Well colour me surprised. Signs of independent and rational thought in the Nat caucus?! The issue is superannuation and whether, with NZ’s changing population structure, super is affordable in its current form. We all know the background. Voters support change – raising the age of eligibility – and this was Labour’s policy going in to the last election.
The problem for the government, of course, is Key’s promise to resign rather than raise the age (one of the promises that he seems to have decided not to break or forget). So the Nats are running a government that is abdicating its responsibility to plan for (and give we the people time to plan for) the long term viability of our support for the elderly. Because of Key they’re stuck with it.
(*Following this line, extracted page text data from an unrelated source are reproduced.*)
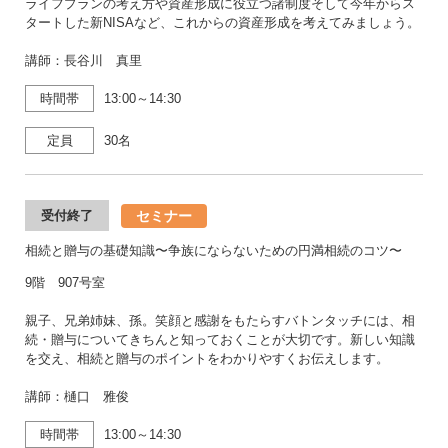
ライフプランの考え方や資産形成に役立つ諸制度そして今年からス
タートした新NISAなど、これからの資産形成を考えてみましょう。
講師：長谷川 真里
時間帯
13:00～14:30
定員
30名
セミナー
受付終了
相続と贈与の基礎知識〜争族にならないための円満相続のコツ〜
9階 907号室
親子、兄弟姉妹、孫。笑顔と感謝をもたらすバトンタッチには、相
続・贈与についてきちんと知っておくことが大切です。新しい知識
を交え、相続と贈与のポイントをわかりやすくお伝えします。
講師：樋口 雅俊
時間帯
13:00～14:30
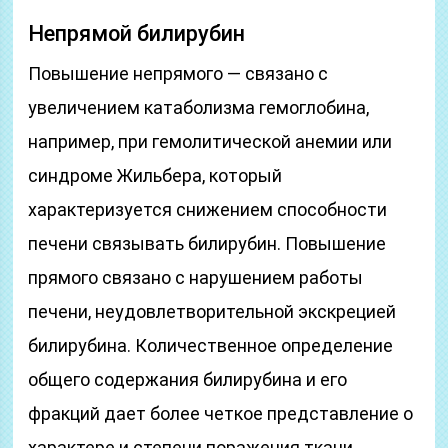
Непрямой билирубин
Повышение непрямого — связано с
увеличением катаболизма гемоглобина,
например, при гемолитической анемии или
синдроме Жильбера, который
характеризуется снижением способности
печени связывать билирубин. Повышение
прямого связано с нарушением работы
печени, неудовлетворительной экскрецией
билирубина. Количественное определение
общего содержания билирубина и его
фракций дает более четкое представление о
характере и степени поражения ткани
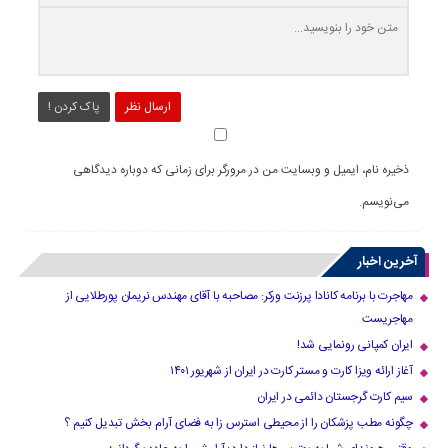
ارسال نظر
پاک کردن !
ذخیره نام، ایمیل و وبسایت من در مرورگر برای زمانی که دوباره دیدگاهی
می‌نویسم.
آخرین اخبار
مهاجرت با برنامه کانادا پرزنت ورکر: مصاحبه با آقای مهندس نریمان پورطلایی از
مهاجریست
ایران کمپانی رونمایی شد!
آغاز ارائه ویزا کارت و مستر کارت در ایران از شهریور ۱۴۰۱
سیم کارت گرجستان دائمی در ایران
چگونه مطب پزشکان را از محیطی استرس زا به فضای آرام بخش تبدیل کنیم ؟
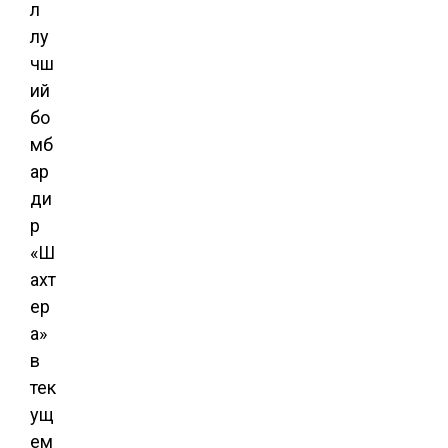
л
лу
чш
ий
бо
мб
ар
ди
р
«Ш
ахт
ер
а»
в
тек
ущ
ем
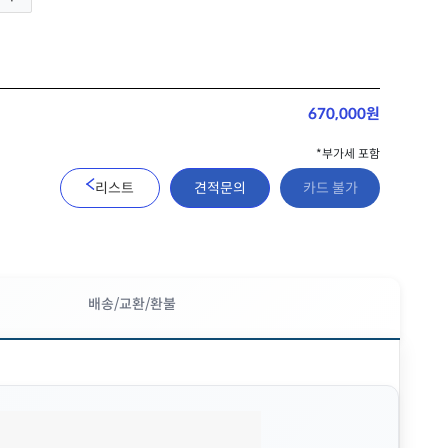
670,000원
*부가세 포함
리스트
견적문의
카드 불가
배송/교환/환불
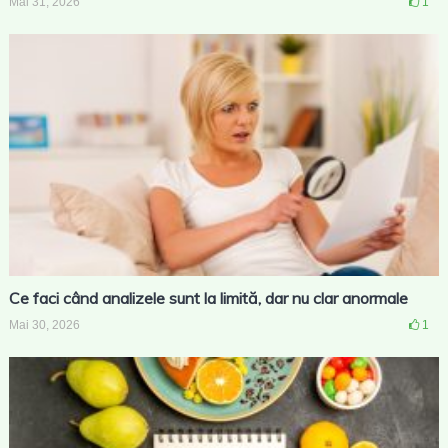
Mai 31, 2026
1
Ce faci când analizele sunt la limită, dar nu clar anormale
Mai 30, 2026
1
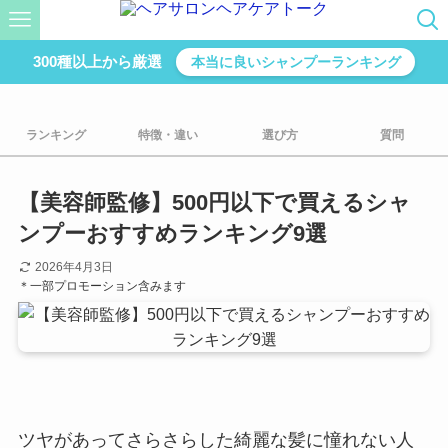
300種以上から厳選
本当に良いシャンプーランキング
ランキング
特徴・違い
選び方
質問
【美容師監修】500円以下で買えるシャ
ンプーおすすめランキング9選
2026年4月3日
＊一部プロモーション含みます
ツヤがあってさらさらした綺麗な髪に憧れない人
Or are they? One News was reporting last night what seems to be a split within National over the issue:
Key in the dark over superannuation review
John Key might think New Zealand can afford national superannuation the way it is, but others within his Cabinet seem to be questioning that stance.
… a growing number of economists feel that with an ageing population, national super is not sustainable as it is. And now one of Key’s own ministers wants the issue formally looked at by Retirement Commissioner Diana Crossan.
Key appeared surprised when ONE News asked him what he thought about Commerce Minister Craig Foss giving the Retirement Commissioner the go-ahead to look at the issue. …
In a letter to the Retirement Commissioner, Foss sets out the topics the Government “requires to be addressed in the 2013 review”, including the effects of people living longer on savings schemes, and the sustainability of national super.
Key told ONE News he does not know why Foss has asked that. “It’s also true that Treasury does a lot of work, but my view is that it is affordable and sustainable.” Labour MP David Parker hit back, saying: “Once again John Key doesn’t know what’s going on in his Government.”
Credit to Foss and any others who are backing him in this matter. Key’s foolish promise should not prevent the government from exploring the issues properly, and with Foss’s go-ahead that process can now take place.
Is this move an individual decision from Foss, or is he representing a faction within National that actually has a conscience and a concern for the principles of responsible government? I have no idea (being no kind of political insider!). But I do find it interesting that this minor rebellion, this faint flickering of independent and rational thought, has taken place at a time when Key is plummeting from grace faster than a Felix Baumgartner free-fall.